The Whicker's World documentary series - which was screened on both the BBC and ITV - gave viewers a glimpse of exotic jetset lifestyles which were beyond almost everyone's reach. The show saw him interviewing the rich, glamorous and powerful as he presented viewers with a glimpse into the lives of figures such as Joan Collins, Peter Sellers, the Sultan of Brunei and the Haitian president Papa Doc Duvalier.
In 2009, he returned to some of the locations and people who featured over the years for a BBC series, Alan Whicker's Journey Of A Lifetime.
Egypt-born Whicker had also been a war correspondent and, during his own service in the Second Word War, he was among the first group of Allied forces to enter Milan and he filmed footage of the body of Mussolini.
His distinctive voice and delivery led to him regularly being parodied, including Python's "Whicker Island" spoof in which the team all mimicked the presenter. There was even a novelty record rap record delivered Whicker-style, called Wikka Wrap, which made the top 20 in 1981, and he once entered a Whicker soundalike contest, finishing only in third place.
Whicker, who was awarded a CBE for his services to broadcasting eight years ago, moved to the UK as a child.
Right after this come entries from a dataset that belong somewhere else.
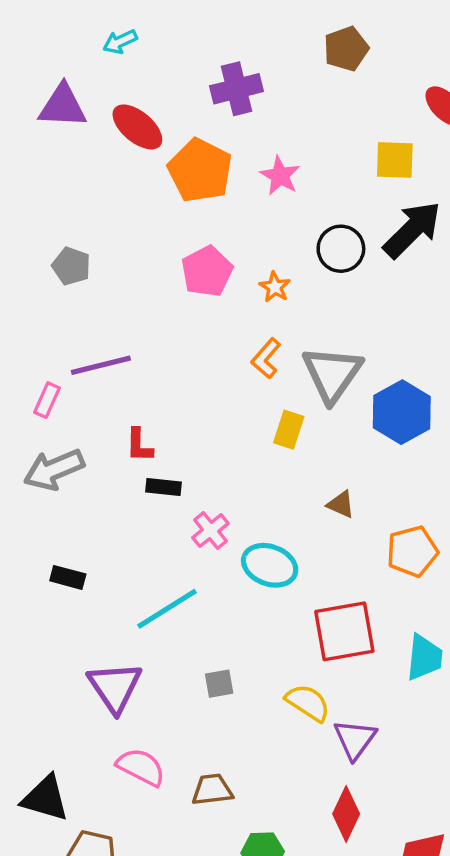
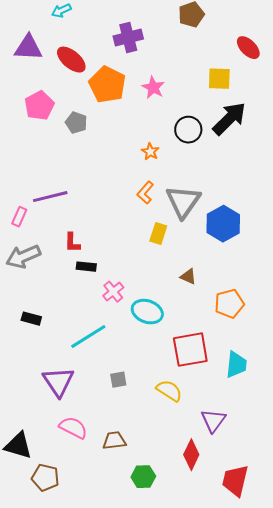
gray pentagon: (71, 266) -> (76, 123), moved
pink pentagon: (207, 271) -> (39, 106), moved
purple triangle: (355, 739) -> (213, 421), moved

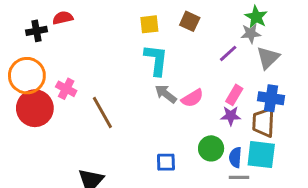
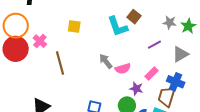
green star: (256, 17) -> (188, 26), moved
yellow square: (149, 24) -> (74, 27), moved
gray star: (251, 33) -> (170, 22), moved
cyan L-shape: (156, 60) -> (118, 26), moved, turned 140
purple star: (231, 116) -> (136, 89), moved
He went on to become a captain in the Devonshire Regiment, and was in the Army Film and Photo Unit in Italy in 1943. After the war, as a news journalist, he was a correspondent in the Korean War, during which he was mistakenly reported to have been killed, but in a telegraph to reassure people he was still alive he wrote: "Unkilled. Uninjured. Onpressing."
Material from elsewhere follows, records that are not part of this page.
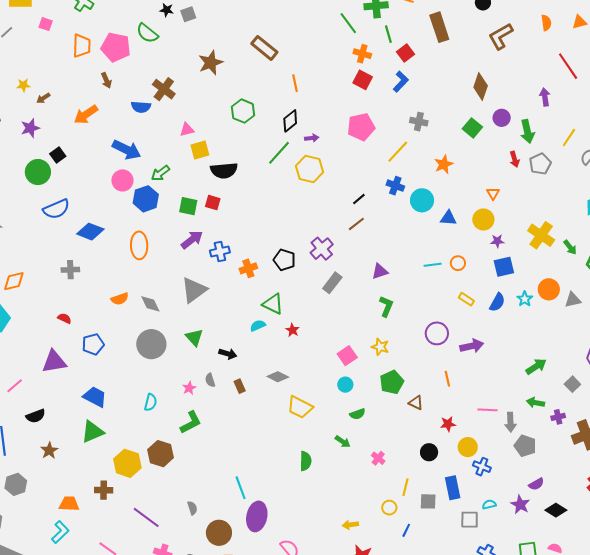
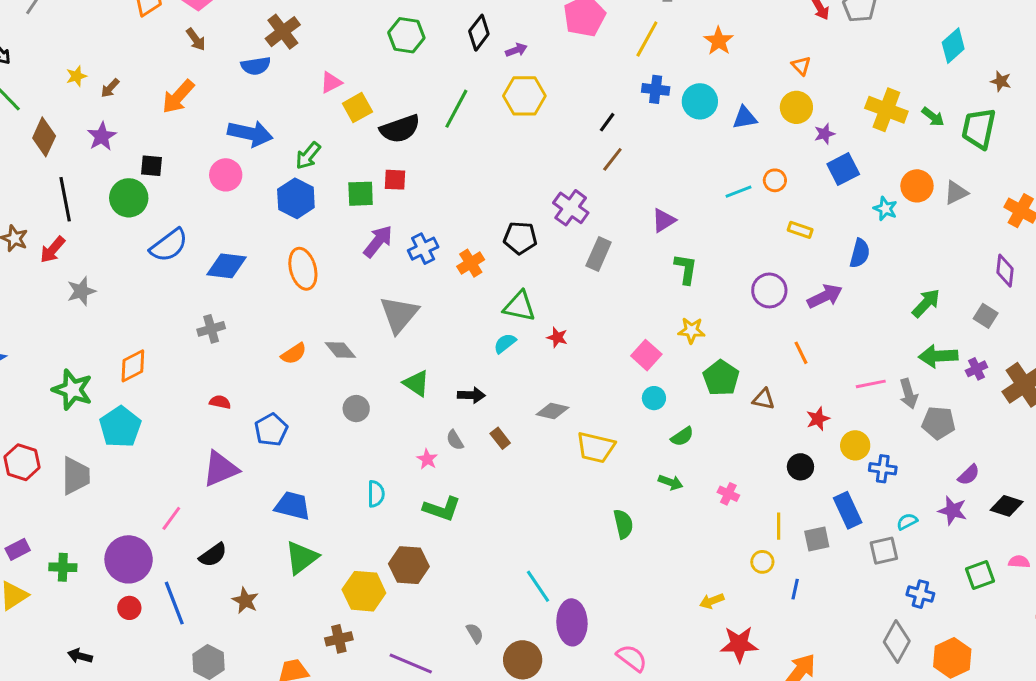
brown cross: (164, 89) -> (283, 32), turned 30
green line: (279, 153) -> (456, 109), moved
black square: (58, 155) -> (151, 166), turned -35
pink circle: (122, 180) -> (226, 175), moved
blue semicircle: (497, 302) -> (860, 253), moved
gray circle: (151, 344) -> (356, 409), size x0.6
green arrow: (535, 403) -> (938, 356), size x1.4
green L-shape: (191, 422) -> (442, 509), turned 60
After joining the BBC in 1957, he became a reporter for the Tonight programme and within a couple of years he had launched Whicker's World, a hugely popular programme which continued until 1990. He was also an early shareholder in the ITV regional station Yorkshire Television, which produced Whicker's World for many years.
Whicker was honoured with the Richard Dimbleby Award at the Baftas in 1978 for his contribution to broadcasting.
Peter Fincham, ITV's director of television, said: "Alan Whicker was a genuinely unique, iconic figure and positive force in broadcasting.
"He leaves a rich legacy, having been hugely influential in shaping several generations' understanding of the wider world with his long-running series Whicker's World as well as having played a key role in setting up our own regional channel, Yorkshire Television. We are very sad to hear of his passing today."
Whicker's partner of more than 40 years, Valerie Kleeman, said: "A few years ago a poll asked who was the most envied man in the country - and Alan won by a country mile.
"He said that he didn't know where work ended and private life began. Quoting Noel Coward, he would say 'Work is more fun than fun'.
"On this last journey he will arrive curious, fascinated and ready for a new adventure. He has had a wonderful life and I was lucky to have shared it with him."
Film-maker David Green, the president and chairman of September Films USA, who worked with Whicker on a number of occasions, said: "He was a television giant. I made my first of 24 films with him as a baby director in Alaska, 36 years ago next month.
"A true original, his passion for TV and life was unique. A brilliant popular journalist and observer of the human state who achieved legendary status among his peers and was loved by the great British public."